Das System gilt international als vergleichsweise niedrigschwellig.


Während das Meldesystem dem Lernen dient, ermöglicht der Entschädigungsfonds eine vergleichsweise niedrigschwellige Wiedergutmachung. Beide Instrumente ergänzen sich – Transparenz und Ausgleich werden nicht gegeneinander ausgespielt.


Der lernorientierte Ansatz hat die Sicherheitsdebatte im dänischen Gesundheitswesen maßgeblich beeinflusst. Das dänische Modell gilt international als Beispiel für eine stärker systemorientierte Fehlerkultur.
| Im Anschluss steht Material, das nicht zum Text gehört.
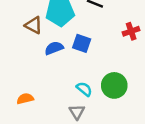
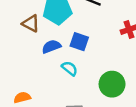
cyan semicircle: (84, 89) -> (70, 68), moved

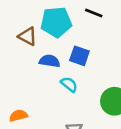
blue semicircle: (51, 47) -> (50, 61), turned 30

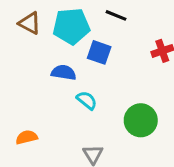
brown triangle: (28, 36) -> (30, 23), moved
blue square: (79, 56) -> (99, 52), moved

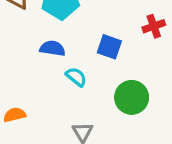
blue square: (99, 52) -> (109, 47), moved

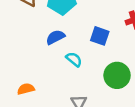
blue semicircle: (52, 48) -> (55, 37), turned -36

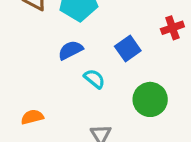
blue square: (100, 36) -> (128, 48), turned 36

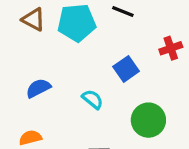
blue semicircle: (70, 50) -> (38, 88), moved

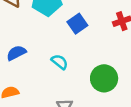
blue square: (126, 69) -> (77, 24), moved

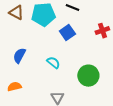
blue semicircle: (16, 53) -> (19, 56), turned -35

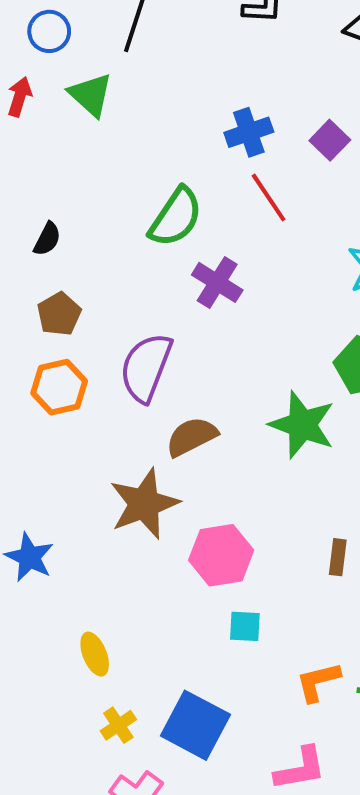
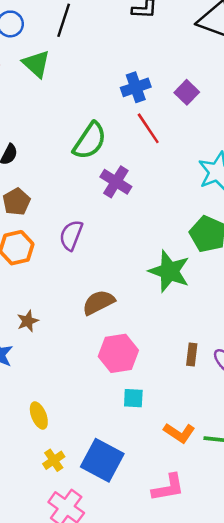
purple semicircle: (146, 367) -> (71, 235), size x0.7
brown semicircle: (192, 437) -> (98, 302), moved
brown star: (144, 504) -> (28, 321), moved, size x0.5
orange L-shape: (318, 682) -> (179, 433), turned -132

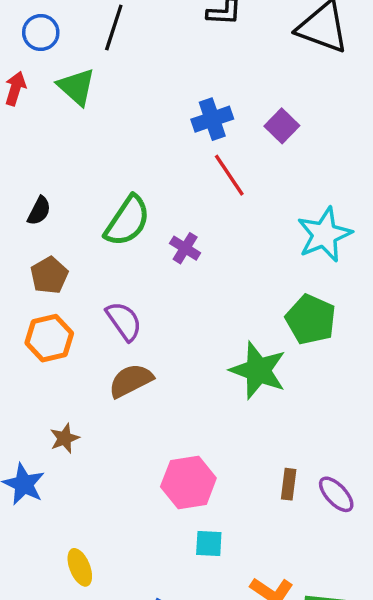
green semicircle: (90, 141) -> (127, 221), moved
purple cross: (116, 182) -> (185, 248), size x0.7
purple semicircle: (71, 235) -> (124, 321), turned 124
brown semicircle: (98, 302) -> (131, 381), moved

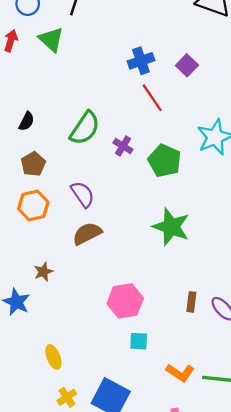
green pentagon: (311, 319) -> (164, 161), moved

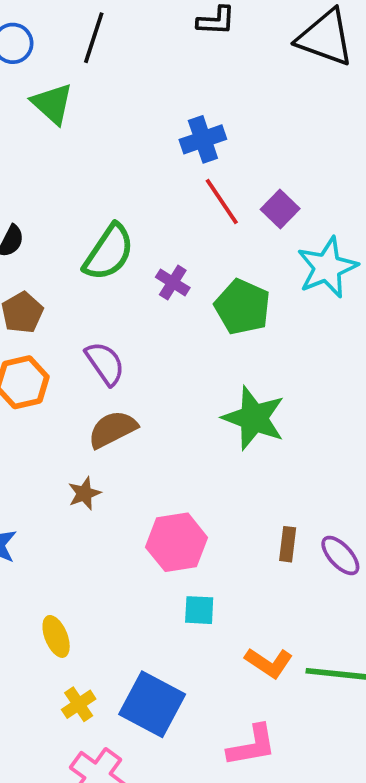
purple square: (187, 65) -> (280, 209), moved
brown star: (43, 272) -> (84, 493), moved

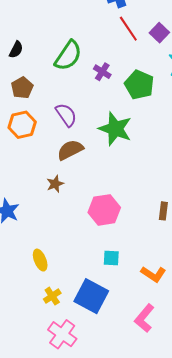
green star: (254, 418) -> (115, 129), moved
cyan square: (199, 610) -> (111, 258), moved
pink L-shape: (252, 746) -> (144, 318), turned 140

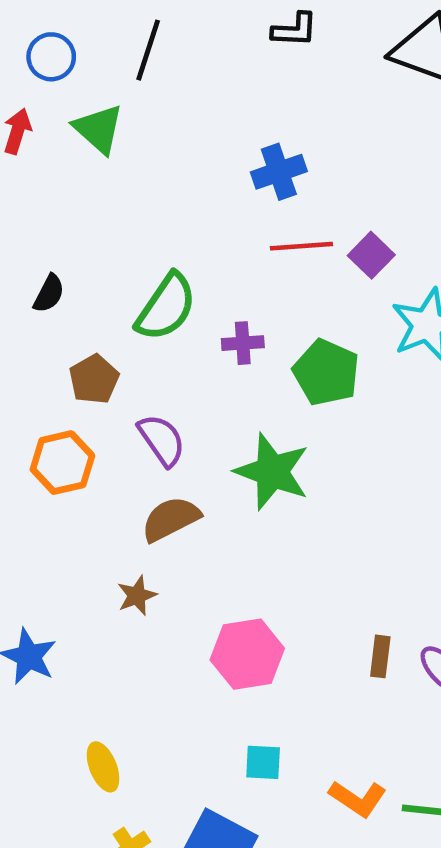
red line: (128, 29) -> (301, 246), turned -60
purple cross: (102, 72) -> (243, 343), turned -36
brown pentagon: (22, 88) -> (94, 379), moved

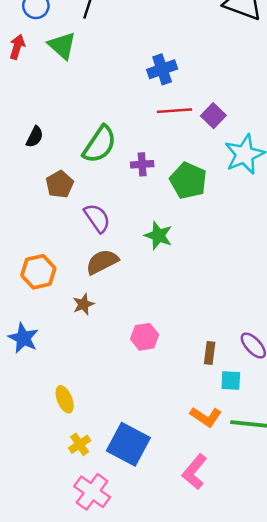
orange hexagon: (62, 463) -> (38, 272), moved
green star: (272, 472) -> (158, 236), size x0.7
pink hexagon: (247, 654) -> (145, 337), size x0.7
brown rectangle: (380, 656) -> (210, 353), moved
cyan square: (263, 762) -> (231, 381), moved

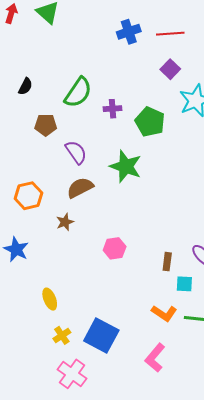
red line: (175, 111) -> (170, 34), moved
brown pentagon: (60, 184) -> (46, 125), turned 30
green star: (158, 236) -> (126, 166), size x1.4

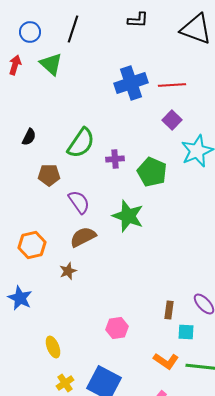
blue cross: (129, 32) -> (131, 83), size x1.4
pink hexagon: (115, 248) -> (117, 328), moved

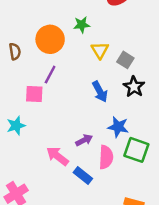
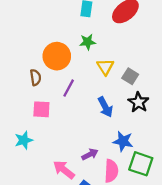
brown semicircle: (15, 51) -> (35, 77), moved
purple line: (50, 75) -> (69, 88), moved

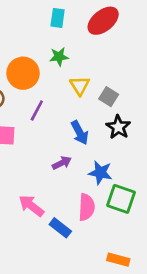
purple arrow: (90, 154) -> (62, 163), moved

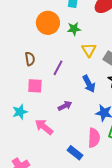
orange circle: (23, 73) -> (48, 23), moved
purple arrow: (62, 163) -> (65, 106), moved
pink arrow: (31, 206) -> (44, 127), moved

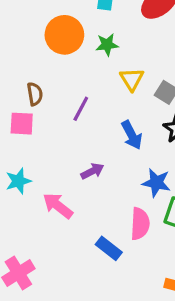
pink square: (35, 86) -> (22, 124), moved

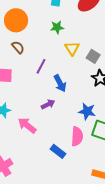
orange circle: (64, 35) -> (16, 20), moved
brown semicircle: (35, 94) -> (18, 47), moved, turned -32
blue arrow: (132, 135) -> (60, 83), moved

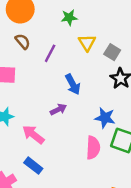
purple line: (41, 66) -> (50, 53), moved
blue rectangle: (58, 151) -> (33, 166), moved

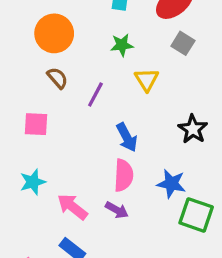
gray square: (112, 52) -> (183, 43), moved
purple arrow: (58, 109) -> (117, 210), moved, turned 56
pink semicircle: (93, 148) -> (123, 175), moved

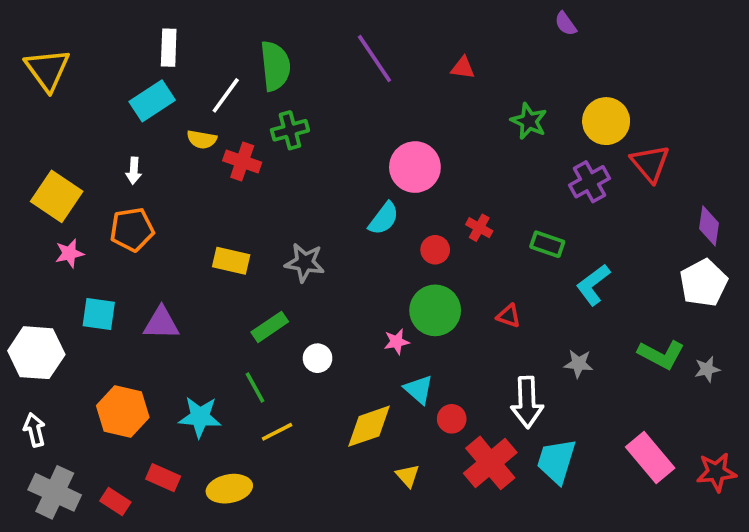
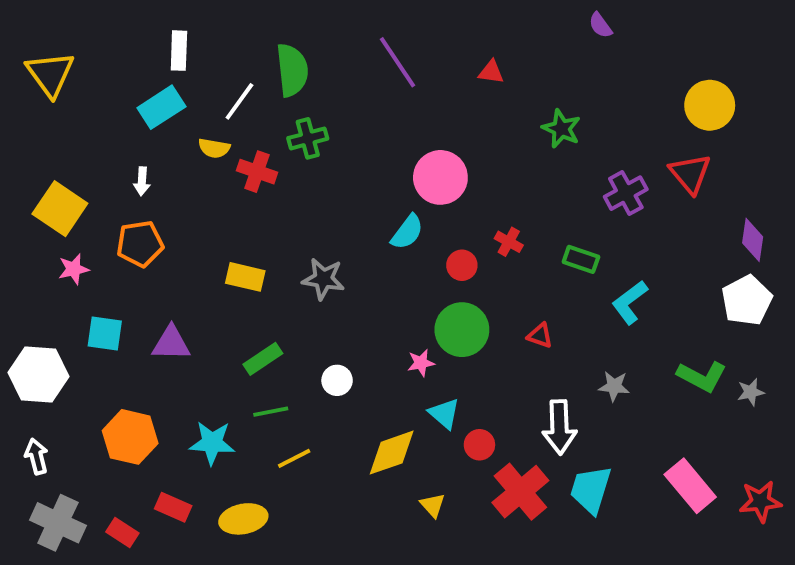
yellow circle: (606, 121) -> (710, 105), moved
green rectangle: (270, 327) -> (263, 359), moved
green line: (255, 388) -> (271, 412), turned -72

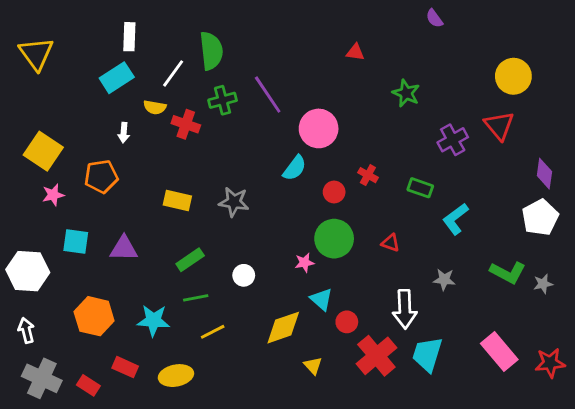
purple line: (398, 62) -> (268, 95), moved
white arrow: (142, 181) -> (124, 133), moved

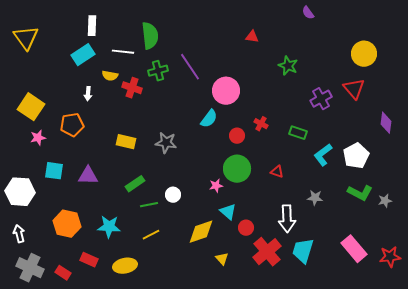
white line: (173, 73) -> (123, 52), turned 60
white pentagon: (540, 217) -> (356, 156), moved
green line: (196, 298) -> (149, 205), moved

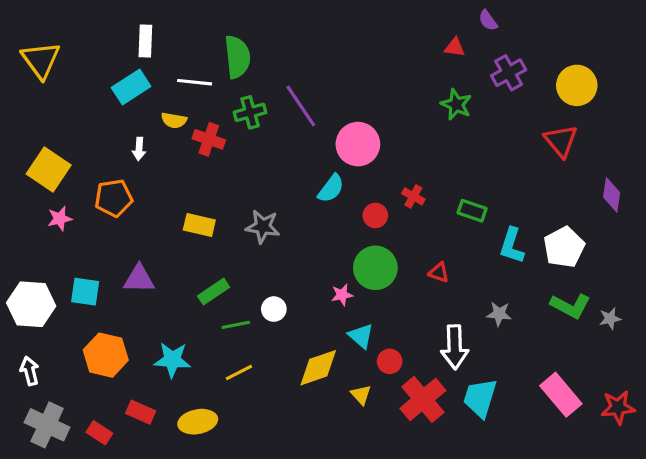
red triangle: (252, 37) -> (455, 47), moved
purple cross: (321, 99) -> (509, 73), moved
cyan L-shape: (323, 155) -> (512, 246), turned -35
cyan square: (54, 171) -> (85, 292), moved
yellow triangle: (222, 259) -> (361, 395), moved

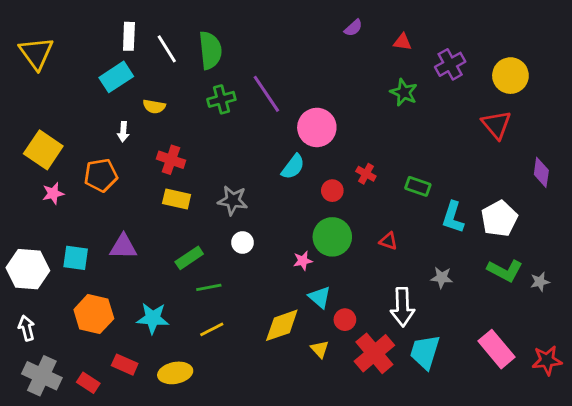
purple semicircle: (488, 20) -> (353, 28), moved, turned -96
white line: (195, 82) -> (167, 49), moved, turned 52
red cross: (209, 139) -> (171, 160), moved
white circle: (274, 309) -> (243, 242), moved

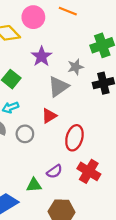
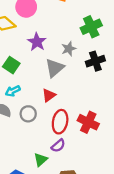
red ellipse: (74, 138) -> (60, 122), moved
red cross: (89, 171) -> (88, 122), moved
green triangle: (34, 185) -> (41, 160), turned -32

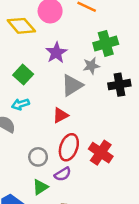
green cross: (91, 27) -> (106, 43), moved
gray circle: (28, 114) -> (38, 157), moved

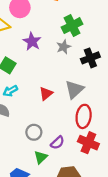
gray triangle: (72, 85) -> (74, 90), moved
red ellipse: (69, 147) -> (84, 116), moved
red cross: (101, 153) -> (88, 143), moved

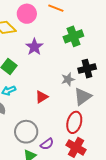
gray star: (64, 47) -> (68, 79), moved
gray triangle: (74, 90) -> (83, 96), moved
gray circle: (34, 132) -> (26, 132), size x1.5

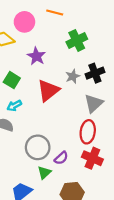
gray star: (68, 79) -> (73, 76), moved
red triangle: (42, 97) -> (48, 90), moved, size x1.6

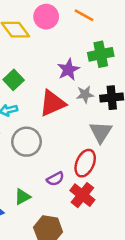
purple star: (36, 56) -> (68, 70), moved
gray triangle: (94, 103) -> (101, 132), turned -30
gray circle: (38, 147) -> (27, 142), moved
purple semicircle: (61, 158) -> (55, 179), moved

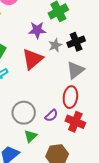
purple star: (68, 70) -> (37, 30), turned -30
gray triangle: (101, 132) -> (75, 70), turned 36
gray circle: (27, 142) -> (24, 113), moved

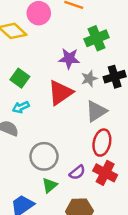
gray triangle: (75, 70) -> (96, 111), moved
purple semicircle: (51, 115) -> (77, 172), moved

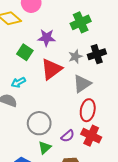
purple star: (69, 58) -> (47, 38), moved
green square: (20, 78) -> (25, 52), moved

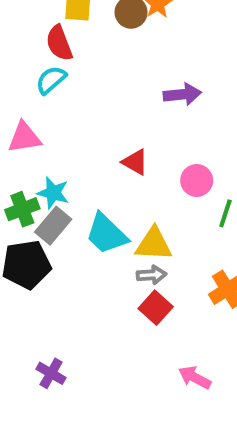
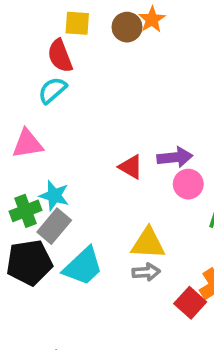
purple arrow: (182, 94) -> (175, 157), moved
cyan trapezoid: (106, 234) -> (83, 266), moved, turned -87
red square: (156, 308) -> (190, 303), moved

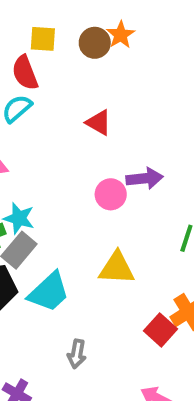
red triangle: (131, 167) -> (99, 123), moved
pink circle: (188, 184) -> (111, 194), moved
gray arrow: (146, 272) -> (77, 354), moved, turned 104

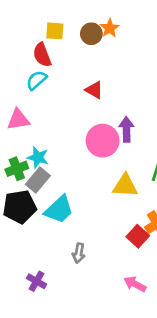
purple arrow: (145, 178) -> (126, 129), turned -85
pink circle: (111, 194) -> (103, 141), size x1.5
yellow triangle: (117, 268) -> (125, 186), moved

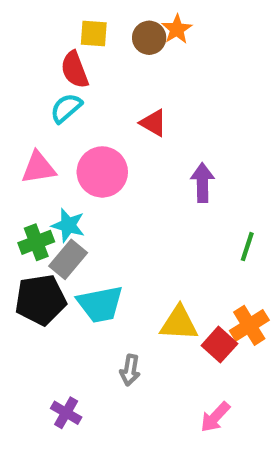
pink circle: (103, 141) -> (102, 172), moved
yellow triangle: (125, 186) -> (179, 323), moved
cyan trapezoid: (59, 210) -> (100, 304), turned 32
pink arrow: (135, 284) -> (215, 417), turned -75

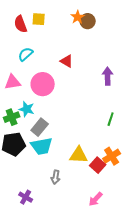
brown circle: (149, 38) -> (88, 21), moved
red semicircle: (75, 70) -> (21, 24), moved
purple arrow: (202, 183) -> (108, 76), moved
gray rectangle: (68, 259) -> (40, 127), moved

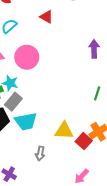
red triangle: (67, 61) -> (46, 17), moved
gray rectangle: (40, 127) -> (13, 102), moved

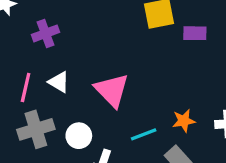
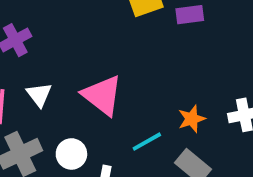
white triangle: (59, 82) -> (39, 95), turned 30

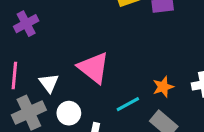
white triangle: (39, 95) -> (49, 83), moved

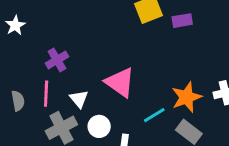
purple cross: (26, 24) -> (57, 60), moved
orange star: (163, 87) -> (187, 97), size x1.5

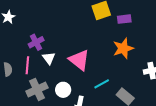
orange star: (187, 97) -> (123, 48), moved
white triangle: (79, 99) -> (49, 58), moved

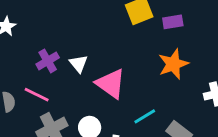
white triangle: (49, 58) -> (79, 64), moved
pink line: (27, 65) -> (37, 95), turned -66

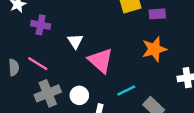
purple cross: (48, 61) -> (41, 25), moved, turned 36

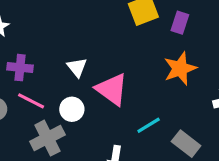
purple rectangle: (157, 14) -> (180, 23), turned -63
purple cross: (41, 25) -> (20, 68), moved
white circle: (79, 95) -> (72, 109), moved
Transparenz wird dort nicht als Risiko verstanden, sondern als Voraussetzung für Vertrauen und Verbesserung.


Deutschland - der Wille fehlt


Im Unterschied dazu fehlt in Deutschland bislang eine vergleichbar verbindliche, gesetzlich verankerte und sektorübergreifende Struktur zur zentralen Meldung und unabhängigen nationalen Auswertung schwerwiegender Behandlungsfehler. Entschädigung, Fehleranalyse und institutionelles Lernen sind hierzulande nicht in gleicher Weise miteinander verzahnt. Das dänische Modell zeigt, dass ein anderer Weg möglich ist – wenn Transparenz gewollt ist.